Además, con mudarse a otro estado sobrevienen innumerables costos. Según un modelo desarrollado por los economistas de la Universidad de Wisconsin John Kennan y James R. Walker, esos costos pueden llegar a ser muy elevados. Está, desde luego, el gasto propio de mudarse. Encima, hacerlo a un área más próspera se traducirá muy probablemente en un sustancial incremento del costo de la renta o la propiedad de la vivienda, incluso si los nuevos ingresos solo suben un poco.
Por si no fuera suficiente, está el aspecto emotivo de dejar atrás la comunidad de pertenencia. John y Wendy tenían una familia, amigos y conocidos de la iglesia tanto dentro como en zonas aledañas a Lancaster, muchos de los cuales habían ayudado a la pareja una u otra vez. John tenía un consejero laboral que lo ayudaba a encontrar trabajo. Y Wendy, un trabajo. Una organización benéfica local llamada Loving Lending les había permitido deshacerse de deudas de intereses elevados. De modo que, si bien no tenían mucho dinero, tenían suficiente capital social a su disposición.
Esto último provee no solo confort a nivel emocional sino también beneficios financieros. Una madre soltera cuya propia madre, mientras aquella trabaja, la ayuda en la crianza de su nieto tendría que pagar por este servicio si cambiase de pueblo. Y alguien en busca de empleo estaría mejor posicionado de cara a conseguirlo en un área donde él o ella tengan familiares, dígase primos, hermanos, y/o amigos que los alerten sobre las cosas básicas y les recomienden cómo dar los primeros pasos.
“No se trata de agarrar un camión y partir”, me dijo Abigail Wozniak, economista de la Universidad de Notre Dame y coautor de diversos estudios sobre migración. “Se trata de tener habilidades, conexiones, y una suerte de mística que haga exitosa la permuta de ciudad. Conseguir todo eso cuesta más que el camión”.
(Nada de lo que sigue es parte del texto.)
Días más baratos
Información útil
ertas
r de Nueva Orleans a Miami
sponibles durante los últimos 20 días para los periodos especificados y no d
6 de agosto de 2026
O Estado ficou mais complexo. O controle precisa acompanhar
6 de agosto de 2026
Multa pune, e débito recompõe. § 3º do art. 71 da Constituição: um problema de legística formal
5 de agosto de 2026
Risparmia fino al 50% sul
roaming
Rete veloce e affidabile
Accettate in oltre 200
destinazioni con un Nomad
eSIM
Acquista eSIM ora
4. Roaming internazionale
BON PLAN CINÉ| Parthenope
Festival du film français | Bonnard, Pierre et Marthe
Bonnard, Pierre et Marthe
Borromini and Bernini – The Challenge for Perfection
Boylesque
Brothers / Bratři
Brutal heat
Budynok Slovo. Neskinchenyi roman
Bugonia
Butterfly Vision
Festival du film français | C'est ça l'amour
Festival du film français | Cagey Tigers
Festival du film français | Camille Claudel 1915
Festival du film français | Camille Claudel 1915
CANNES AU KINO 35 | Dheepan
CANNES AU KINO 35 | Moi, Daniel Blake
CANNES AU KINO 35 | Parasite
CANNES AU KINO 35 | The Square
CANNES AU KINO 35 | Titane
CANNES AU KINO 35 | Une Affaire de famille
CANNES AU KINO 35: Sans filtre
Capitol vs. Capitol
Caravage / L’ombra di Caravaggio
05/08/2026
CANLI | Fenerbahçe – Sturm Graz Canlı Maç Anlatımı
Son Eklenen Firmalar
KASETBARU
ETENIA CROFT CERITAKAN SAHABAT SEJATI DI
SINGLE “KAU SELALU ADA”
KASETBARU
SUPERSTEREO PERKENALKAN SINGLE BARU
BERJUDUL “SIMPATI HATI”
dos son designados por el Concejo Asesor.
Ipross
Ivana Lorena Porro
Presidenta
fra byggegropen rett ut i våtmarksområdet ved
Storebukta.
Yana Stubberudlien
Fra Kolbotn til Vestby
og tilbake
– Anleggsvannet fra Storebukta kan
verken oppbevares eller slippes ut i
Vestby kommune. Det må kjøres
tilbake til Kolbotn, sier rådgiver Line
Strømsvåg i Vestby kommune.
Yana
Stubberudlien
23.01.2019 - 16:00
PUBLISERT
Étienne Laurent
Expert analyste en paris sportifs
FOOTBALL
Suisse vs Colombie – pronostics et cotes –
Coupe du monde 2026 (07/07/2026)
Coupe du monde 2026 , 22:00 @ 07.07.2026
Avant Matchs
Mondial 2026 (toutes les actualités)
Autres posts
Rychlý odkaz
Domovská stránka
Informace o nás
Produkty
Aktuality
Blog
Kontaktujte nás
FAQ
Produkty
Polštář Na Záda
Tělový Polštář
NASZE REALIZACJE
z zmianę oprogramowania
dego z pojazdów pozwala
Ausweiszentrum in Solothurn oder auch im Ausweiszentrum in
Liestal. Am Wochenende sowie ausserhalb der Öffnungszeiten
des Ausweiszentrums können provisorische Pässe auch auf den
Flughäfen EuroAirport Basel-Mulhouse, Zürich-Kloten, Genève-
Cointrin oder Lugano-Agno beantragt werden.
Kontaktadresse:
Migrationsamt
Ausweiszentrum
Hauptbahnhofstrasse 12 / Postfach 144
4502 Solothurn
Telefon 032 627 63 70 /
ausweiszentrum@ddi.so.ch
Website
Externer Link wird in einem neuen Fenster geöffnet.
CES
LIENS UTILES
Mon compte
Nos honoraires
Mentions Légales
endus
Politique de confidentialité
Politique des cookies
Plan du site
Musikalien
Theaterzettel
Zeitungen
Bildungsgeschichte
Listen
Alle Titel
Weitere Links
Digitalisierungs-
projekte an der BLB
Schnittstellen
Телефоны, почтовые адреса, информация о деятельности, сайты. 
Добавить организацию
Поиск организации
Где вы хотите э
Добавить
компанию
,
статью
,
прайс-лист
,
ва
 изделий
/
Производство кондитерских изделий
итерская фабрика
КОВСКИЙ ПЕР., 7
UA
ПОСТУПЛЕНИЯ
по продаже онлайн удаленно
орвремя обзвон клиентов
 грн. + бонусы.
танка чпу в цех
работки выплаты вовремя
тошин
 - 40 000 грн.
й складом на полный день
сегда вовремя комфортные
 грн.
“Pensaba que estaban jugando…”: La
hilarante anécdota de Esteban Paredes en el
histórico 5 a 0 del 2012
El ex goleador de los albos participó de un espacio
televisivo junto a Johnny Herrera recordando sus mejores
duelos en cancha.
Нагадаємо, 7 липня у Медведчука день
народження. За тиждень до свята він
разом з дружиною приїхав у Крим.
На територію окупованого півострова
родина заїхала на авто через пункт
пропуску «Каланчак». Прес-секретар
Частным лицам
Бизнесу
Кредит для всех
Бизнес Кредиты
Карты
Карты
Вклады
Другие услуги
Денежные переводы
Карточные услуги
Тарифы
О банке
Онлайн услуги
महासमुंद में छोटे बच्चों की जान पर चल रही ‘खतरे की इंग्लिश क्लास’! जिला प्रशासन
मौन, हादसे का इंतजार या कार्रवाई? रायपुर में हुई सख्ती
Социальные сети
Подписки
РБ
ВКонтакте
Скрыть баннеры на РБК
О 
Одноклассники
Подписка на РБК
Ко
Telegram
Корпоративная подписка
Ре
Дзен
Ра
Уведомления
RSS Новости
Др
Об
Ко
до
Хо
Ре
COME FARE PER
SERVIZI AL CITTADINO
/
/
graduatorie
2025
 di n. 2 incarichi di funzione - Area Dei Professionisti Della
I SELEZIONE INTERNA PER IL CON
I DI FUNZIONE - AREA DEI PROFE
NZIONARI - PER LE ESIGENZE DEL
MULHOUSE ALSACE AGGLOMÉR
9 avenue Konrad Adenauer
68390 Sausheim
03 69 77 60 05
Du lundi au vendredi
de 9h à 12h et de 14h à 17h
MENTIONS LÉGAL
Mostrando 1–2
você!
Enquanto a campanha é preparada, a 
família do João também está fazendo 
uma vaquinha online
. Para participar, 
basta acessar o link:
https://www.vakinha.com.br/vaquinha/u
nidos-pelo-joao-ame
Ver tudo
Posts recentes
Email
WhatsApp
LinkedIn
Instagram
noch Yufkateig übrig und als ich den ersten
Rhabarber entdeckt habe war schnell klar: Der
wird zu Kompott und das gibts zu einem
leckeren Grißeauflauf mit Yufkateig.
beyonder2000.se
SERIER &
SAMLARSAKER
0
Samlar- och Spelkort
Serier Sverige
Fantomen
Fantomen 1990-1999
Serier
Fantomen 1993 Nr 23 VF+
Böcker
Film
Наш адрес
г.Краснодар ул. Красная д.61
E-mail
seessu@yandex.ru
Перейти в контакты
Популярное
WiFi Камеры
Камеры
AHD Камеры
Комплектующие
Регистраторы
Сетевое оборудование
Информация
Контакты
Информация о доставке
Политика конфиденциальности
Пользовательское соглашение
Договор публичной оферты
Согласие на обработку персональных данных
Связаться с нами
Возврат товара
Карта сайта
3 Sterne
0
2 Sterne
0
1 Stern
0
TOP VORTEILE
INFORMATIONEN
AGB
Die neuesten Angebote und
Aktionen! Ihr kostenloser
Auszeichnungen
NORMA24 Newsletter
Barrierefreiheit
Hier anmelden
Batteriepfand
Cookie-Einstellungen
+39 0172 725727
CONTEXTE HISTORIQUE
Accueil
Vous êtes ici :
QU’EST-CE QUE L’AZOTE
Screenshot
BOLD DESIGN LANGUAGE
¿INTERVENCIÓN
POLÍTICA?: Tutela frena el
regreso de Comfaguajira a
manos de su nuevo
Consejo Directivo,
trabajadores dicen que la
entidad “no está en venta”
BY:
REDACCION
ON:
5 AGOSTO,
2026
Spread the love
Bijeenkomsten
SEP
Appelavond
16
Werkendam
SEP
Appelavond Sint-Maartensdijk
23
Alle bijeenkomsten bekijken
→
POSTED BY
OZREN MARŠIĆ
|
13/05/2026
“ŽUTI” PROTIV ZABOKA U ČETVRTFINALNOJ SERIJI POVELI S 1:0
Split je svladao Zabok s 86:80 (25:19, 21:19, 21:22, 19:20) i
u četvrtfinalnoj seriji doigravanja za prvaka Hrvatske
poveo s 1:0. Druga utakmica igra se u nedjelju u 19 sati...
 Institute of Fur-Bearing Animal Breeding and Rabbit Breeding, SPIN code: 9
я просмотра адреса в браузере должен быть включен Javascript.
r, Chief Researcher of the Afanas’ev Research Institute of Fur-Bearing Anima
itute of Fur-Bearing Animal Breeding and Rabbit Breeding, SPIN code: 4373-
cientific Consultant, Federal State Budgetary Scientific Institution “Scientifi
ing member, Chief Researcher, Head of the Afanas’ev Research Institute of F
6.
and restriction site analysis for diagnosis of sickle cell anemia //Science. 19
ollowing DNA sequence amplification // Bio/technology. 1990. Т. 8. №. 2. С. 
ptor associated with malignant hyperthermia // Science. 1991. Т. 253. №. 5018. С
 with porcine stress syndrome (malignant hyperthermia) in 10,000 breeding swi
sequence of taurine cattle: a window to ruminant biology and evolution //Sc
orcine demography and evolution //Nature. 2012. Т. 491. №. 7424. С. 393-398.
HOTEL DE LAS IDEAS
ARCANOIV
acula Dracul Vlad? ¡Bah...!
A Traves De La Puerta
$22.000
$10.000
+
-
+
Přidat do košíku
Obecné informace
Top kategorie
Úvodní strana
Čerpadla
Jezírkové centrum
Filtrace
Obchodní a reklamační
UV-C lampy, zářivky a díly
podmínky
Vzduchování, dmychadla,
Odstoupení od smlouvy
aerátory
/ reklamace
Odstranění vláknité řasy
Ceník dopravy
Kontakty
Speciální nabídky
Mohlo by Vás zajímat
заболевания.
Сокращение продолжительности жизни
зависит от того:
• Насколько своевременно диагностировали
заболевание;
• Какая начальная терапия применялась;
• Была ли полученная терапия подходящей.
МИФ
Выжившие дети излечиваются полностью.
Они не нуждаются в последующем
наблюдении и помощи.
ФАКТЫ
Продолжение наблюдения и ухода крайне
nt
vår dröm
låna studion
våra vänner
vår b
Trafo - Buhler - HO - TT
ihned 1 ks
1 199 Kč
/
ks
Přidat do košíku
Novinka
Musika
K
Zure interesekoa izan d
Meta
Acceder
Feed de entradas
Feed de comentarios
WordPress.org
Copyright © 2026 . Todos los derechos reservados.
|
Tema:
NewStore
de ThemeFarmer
Medular es, al mismo tiempo, la cuestión de la felicidad. Quizá haya quienes hagan más dinero en otra ciudad, estado o pueblo. Pero mucha gente en Lancaster, Ohio, por ejemplo, ama ser de donde es. Muchos están tratando incluso de rejuvenecer el pueblo. ¿Es eso conformismo o un valor cívico positivo?
El declive migratorio interno del país está siendo atribuido a la vagancia o la pereza, por no hablar de que hay quienes ven detrás de ello una total falta de agallas. Sin embargo, la gente de Lancaster que conozco, que tiene dos y tres trabajos, podría entrar en desacuerdo con esto. La reciente acometida pública para que las personas abandonen su terruño y salgan a buscar fortuna por ahí huele a resentimiento. La gente como John Oatney y el pueblo casi olvidado en que vive no son más que recordatorios incómodos de los costos del capitalismo moderno. Por muchos años, a estos mismos pueblos se les llamó ‘el núcleo’ y ‘el verdadero Estados Unidos’. A menudo los llamaban así quienes apoyaron las políticas del mercado libre que dañaron tantas comunidades. Hoy día, antes que afrontar las causas esenciales, optan por decirle a la gente del verdadero EEUU que empaquen sus cosas y se larguen.
Este artículo fue publicado originalmente en inglés en The Atlantic y en CityLab.com.